Great Barrier Reef suffers huge damage in record heat
Australia's Great Barrier Reef has been hit by severe coral "bleaching" for the second year in a row in the face of record-breaking temperatures, scientists have said.
Bleaching happens when algae that lives in the coral is expelled due to stress caused by extreme and sustained changes in temperatures, turning the coral white and putting it at risk of dying if conditions do not return to normal.
Researchers said the back-to-back bleaching was being driven by climate change and the window was closing fast to cut the greenhouse gas emissions pushing up temperatures and harming the reef.
Aerial surveys along the entire length of the Great Barrier Reef show two-thirds suffered severe bleaching, with the middle third of the reef suffering the most intense damage and only the southern third unscathed.
This year's problems follow severe bleaching last year, which was worst in the northern third of the reef.
Last year's mass bleaching was driven in part by the 'El Nino' weather phenomenon in the Pacific, which pushes up temperatures, but this year's problems occurred even without the effects of El Nino. With it taking a decade for corals to fully recover from damage, the back-to-back bleaching left "zero prospect" of recovery for reefs hit last year, the experts warned.
The Great Barrier Reef is the world's largest collection of coral reefs, with 400 types of coral, 1,500 species of fish and 4,000 mollusc species, and is the habitat of wildlife such as the dugong, or sea cow, and the large green turtle.

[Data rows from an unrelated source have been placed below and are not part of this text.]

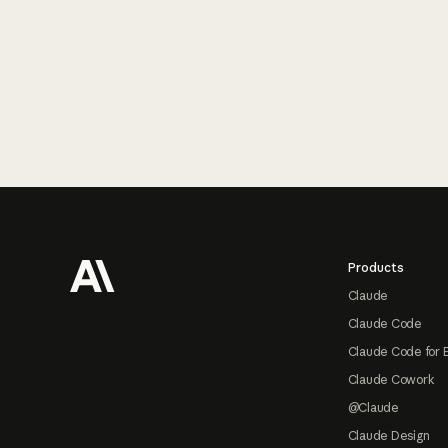
Footer
Products
Claude
Claude Code
Claude Code for 
Claude Cowork
@Claude
Claude Design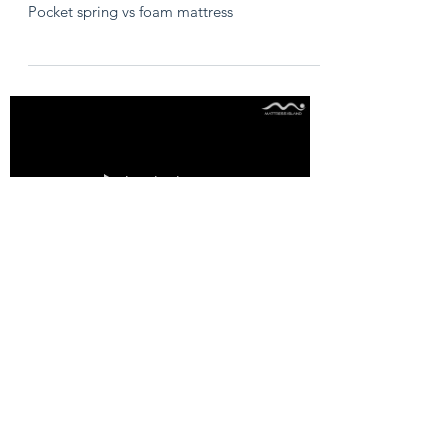
Pocket spring vs foam mattress
Load video
Rolled up vs ﬂat
mattresses
Rolled up vs ﬂat mattresses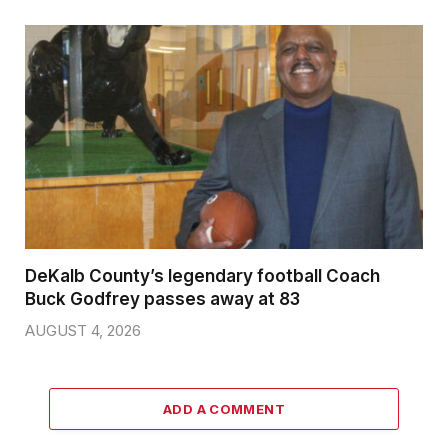
DeKalb County’s legendary football Coach
Buck Godfrey passes away at 83
AUGUST 4, 2026
ADD A COMMENT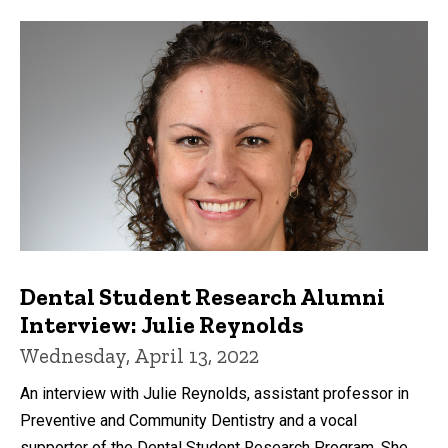
Dental Student Research Alumni
Interview: Julie Reynolds
Wednesday, April 13, 2022
An interview with Julie Reynolds, assistant professor in
Preventive and Community Dentistry and a vocal
supporter of the Dental Student Research Program. She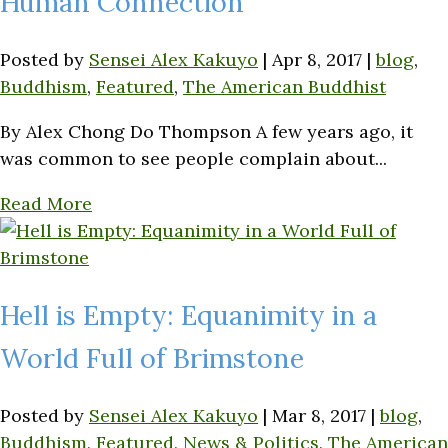
Human Connection
Posted by
Sensei Alex Kakuyo
|
Apr 8, 2017
|
blog
,
Buddhism
,
Featured
,
The American Buddhist
By Alex Chong Do Thompson A few years ago, it
was common to see people complain about...
Read More
Hell is Empty: Equanimity in a
World Full of Brimstone
Posted by
Sensei Alex Kakuyo
|
Mar 8, 2017
|
blog
,
Buddhism
,
Featured
,
News & Politics
,
The American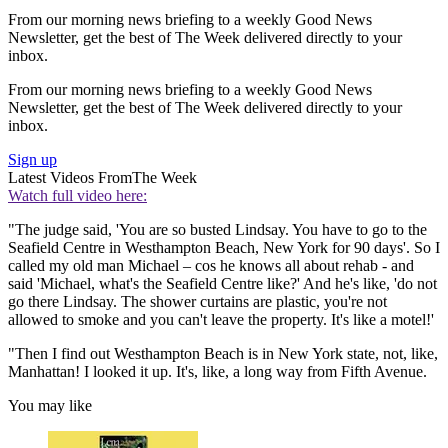
From our morning news briefing to a weekly Good News
Newsletter, get the best of The Week delivered directly to your
inbox.
From our morning news briefing to a weekly Good News
Newsletter, get the best of The Week delivered directly to your
inbox.
Sign up
Latest Videos From
The Week
Watch full video here:
"The judge said, 'You are so busted Lindsay. You have to go to the
Seafield Centre in Westhampton Beach, New York for 90 days'. So I
called my old man Michael – cos he knows all about rehab - and
said 'Michael, what's the Seafield Centre like?' And he's like, 'do not
go there Lindsay. The shower curtains are plastic, you're not
allowed to smoke and you can't leave the property. It's like a motel!'
"Then I find out Westhampton Beach is in New York state, not, like,
Manhattan! I looked it up. It's, like, a long way from Fifth Avenue.
You may like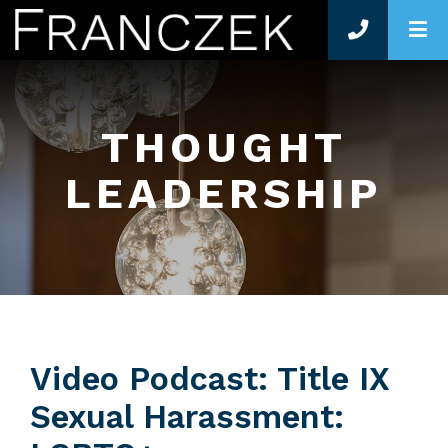
O
THOUGHT
LEADERSHIP
Video Podcast: Title IX
Sexual Harassment: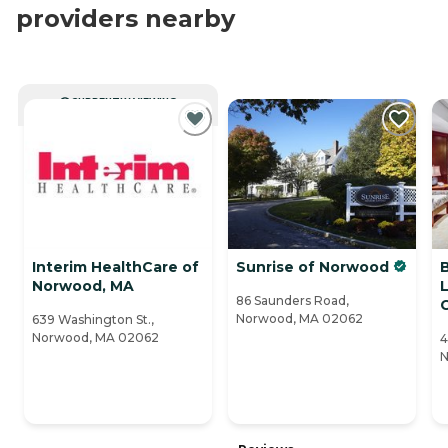
providers nearby
CURRENTLY VIEWING
Interim HealthCare of
Sunrise of Norwood
Norwood, MA
L
86 Saunders Road,
Norwood, MA 02062
639 Washington St.,
Norwood, MA 02062
4
N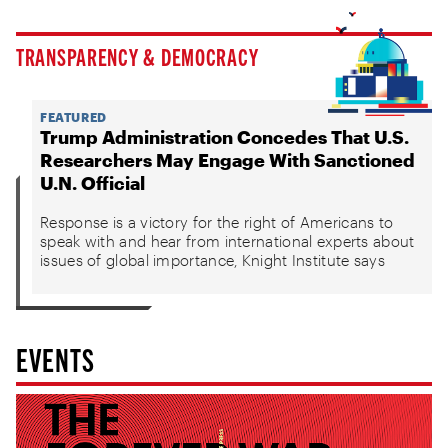
TRANSPARENCY & DEMOCRACY
FEATURED
Trump Administration Concedes That U.S.
Researchers May Engage With Sanctioned
U.N. Official
Response is a victory for the right of Americans to
speak with and hear from international experts about
issues of global importance, Knight Institute says
EVENTS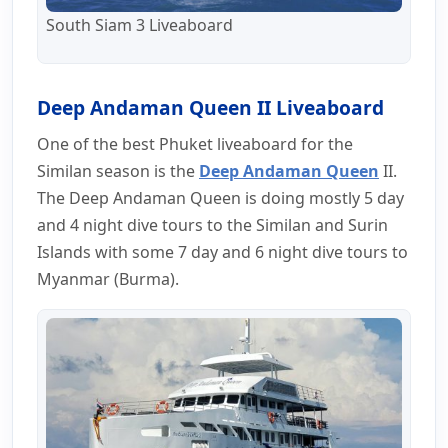
South Siam 3 Liveaboard
Deep Andaman Queen II Liveaboard
One of the best Phuket liveaboard for the
Similan season is the
Deep Andaman Queen
II.
The Deep Andaman Queen is doing mostly 5 day
and 4 night dive tours to the Similan and Surin
Islands with some 7 day and 6 night dive tours to
Myanmar (Burma).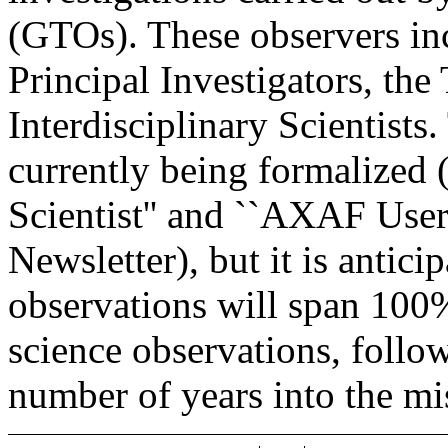
(GTOs). These observers in
Principal Investigators, the
Interdisciplinary Scientists
currently being formalized 
Scientist'' and ``AXAF User
Newsletter), but it is antici
observations will span 100%
science observations, follo
number of years into the mi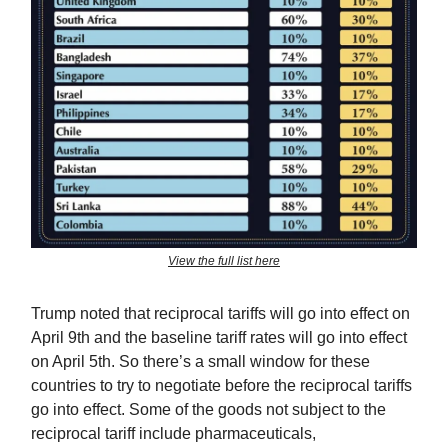
View the full list here
Trump noted that reciprocal tariffs will go into effect on
April 9th and the baseline tariff rates will go into effect
on April 5th. So there’s a small window for these
countries to try to negotiate before the reciprocal tariffs
go into effect. Some of the goods not subject to the
reciprocal tariff include pharmaceuticals,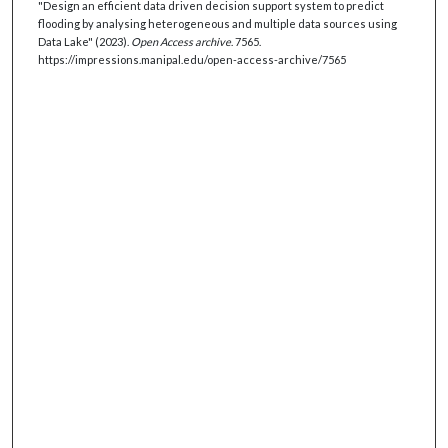
"Design an efficient data driven decision support system to predict
flooding by analysing heterogeneous and multiple data sources using
Data Lake" (2023).
Open Access archive
. 7565.
https://impressions.manipal.edu/open-access-archive/7565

Terry Hughes, director of the Australian Research Council Centre of Excellence for Coral Reef Studies, who undertook the aerial surveys both last year and this year, said: "The combined impact of this back-to-back bleaching stretches for 1,500km, leaving only the southern third unscathed.
"The bleaching is caused by record-breaking temperatures driven by global warming.
"This year we are seeing mass bleaching, even without the assistance of El Nino conditions."
Dr James Kerry, who also undertook the aerial surveys, said: "This is the fourth time the Great Barrier Reef has bleached severely - in 1998, 2002, 2016, and now in 2017.
"Bleached corals are not necessarily dead corals, but in the severe central region, we anticipate high levels of coral loss."